The line containing "Mobile UI element" marks the start. Restate it and every following line through the end of the records exactly, and nothing else, leaving out the pictures.
--- START ---
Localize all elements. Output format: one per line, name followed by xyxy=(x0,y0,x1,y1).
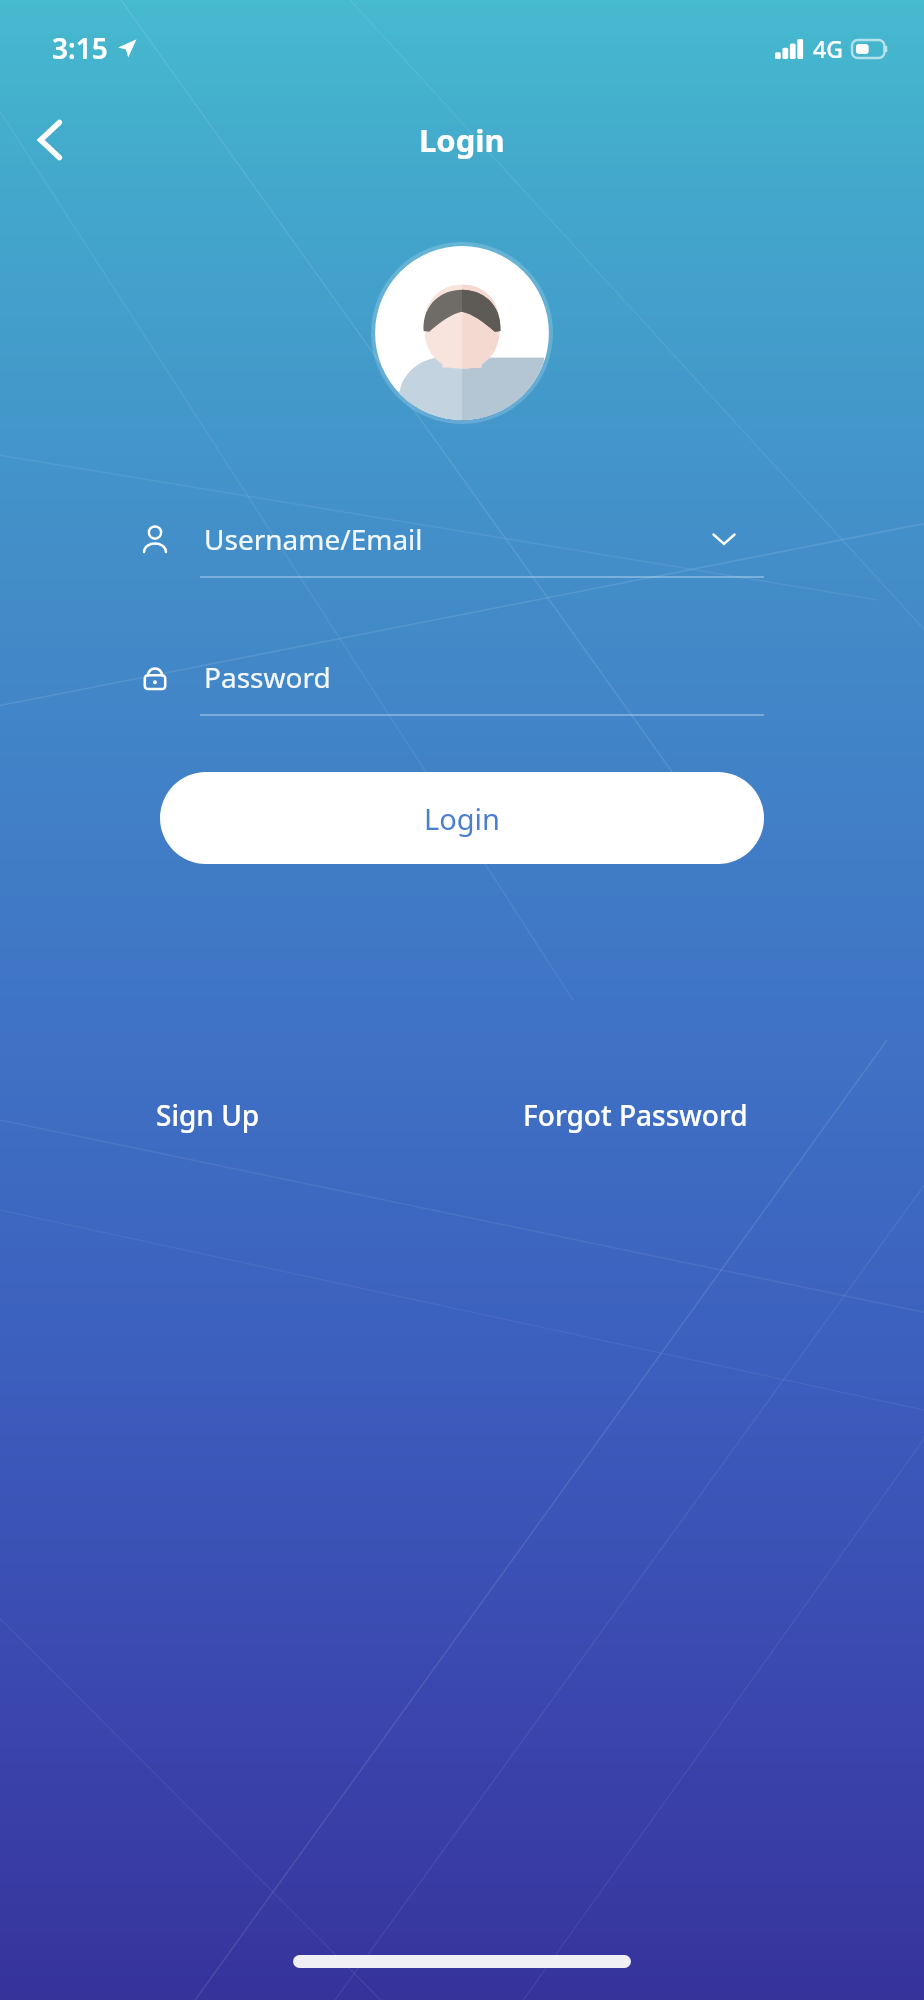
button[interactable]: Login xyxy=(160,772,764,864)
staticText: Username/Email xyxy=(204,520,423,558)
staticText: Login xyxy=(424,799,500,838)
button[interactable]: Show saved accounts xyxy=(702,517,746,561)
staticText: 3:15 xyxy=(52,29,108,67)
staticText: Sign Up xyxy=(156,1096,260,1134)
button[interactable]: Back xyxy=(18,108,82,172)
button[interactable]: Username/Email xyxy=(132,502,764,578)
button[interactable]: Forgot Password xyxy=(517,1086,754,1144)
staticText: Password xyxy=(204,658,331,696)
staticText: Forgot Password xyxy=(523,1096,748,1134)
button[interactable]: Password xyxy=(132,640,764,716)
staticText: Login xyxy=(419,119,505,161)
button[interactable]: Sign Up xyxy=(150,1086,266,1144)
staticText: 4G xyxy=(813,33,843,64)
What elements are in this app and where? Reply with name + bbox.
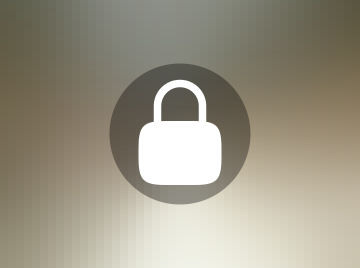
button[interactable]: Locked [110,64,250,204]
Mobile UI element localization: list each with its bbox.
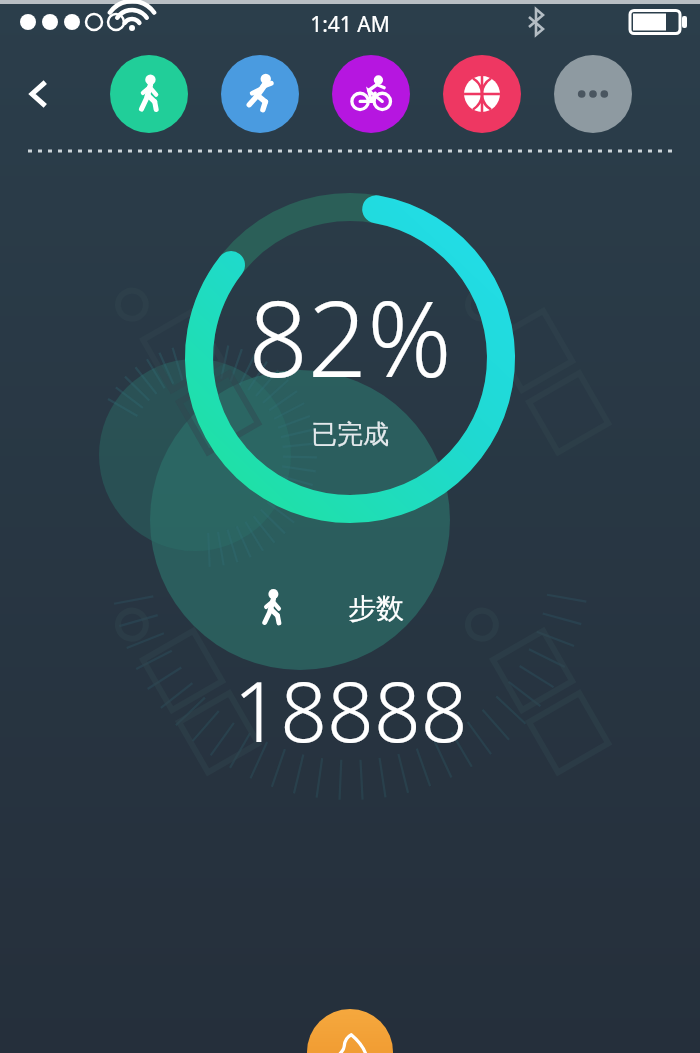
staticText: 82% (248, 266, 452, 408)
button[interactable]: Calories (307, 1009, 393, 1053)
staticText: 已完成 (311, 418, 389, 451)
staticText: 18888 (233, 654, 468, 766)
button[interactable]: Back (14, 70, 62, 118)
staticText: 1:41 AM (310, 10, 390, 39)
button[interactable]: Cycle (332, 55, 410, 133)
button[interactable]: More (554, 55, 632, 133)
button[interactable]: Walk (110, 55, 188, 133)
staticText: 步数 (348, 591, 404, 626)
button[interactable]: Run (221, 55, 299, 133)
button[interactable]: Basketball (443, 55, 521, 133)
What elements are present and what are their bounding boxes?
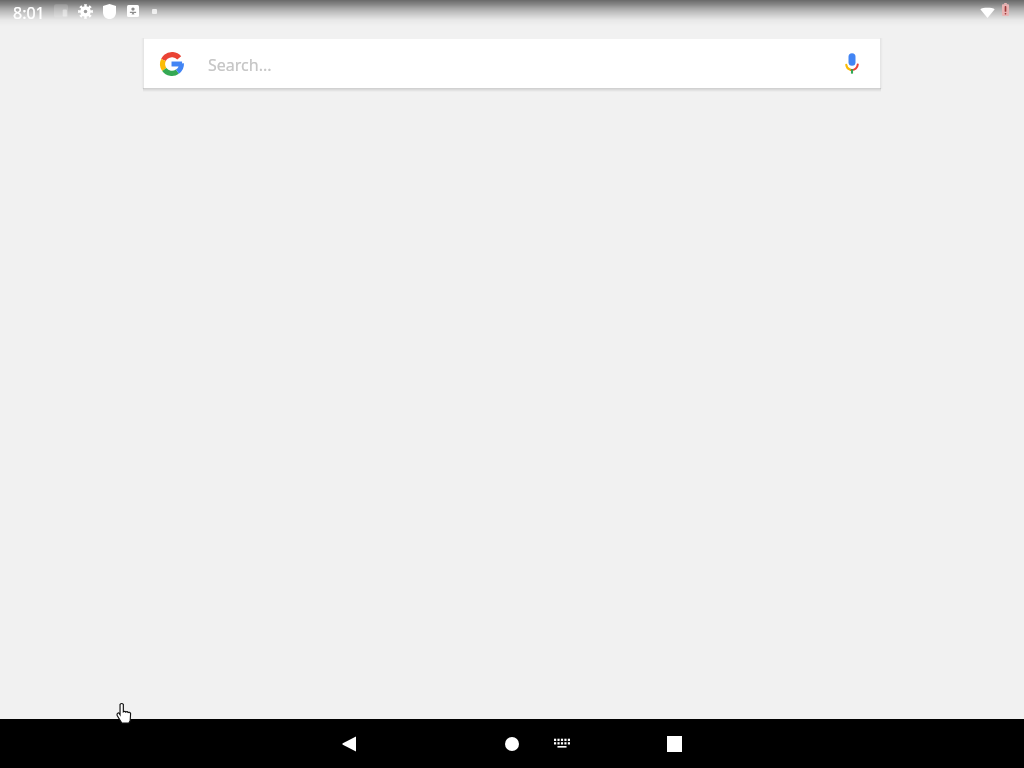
--- END ---
→ Result of the exercise:
Mobile UI element localization: list each with its bbox.
staticText: 82% (248, 266, 452, 408)
button[interactable]: Calories (307, 1009, 393, 1053)
staticText: 已完成 (311, 418, 389, 451)
staticText: 18888 (233, 654, 468, 766)
button[interactable]: Back (14, 70, 62, 118)
staticText: 1:41 AM (310, 10, 390, 39)
button[interactable]: Cycle (332, 55, 410, 133)
button[interactable]: More (554, 55, 632, 133)
button[interactable]: Walk (110, 55, 188, 133)
staticText: 步数 (348, 591, 404, 626)
button[interactable]: Run (221, 55, 299, 133)
button[interactable]: Basketball (443, 55, 521, 133)
What elements are present and what are their bounding boxes?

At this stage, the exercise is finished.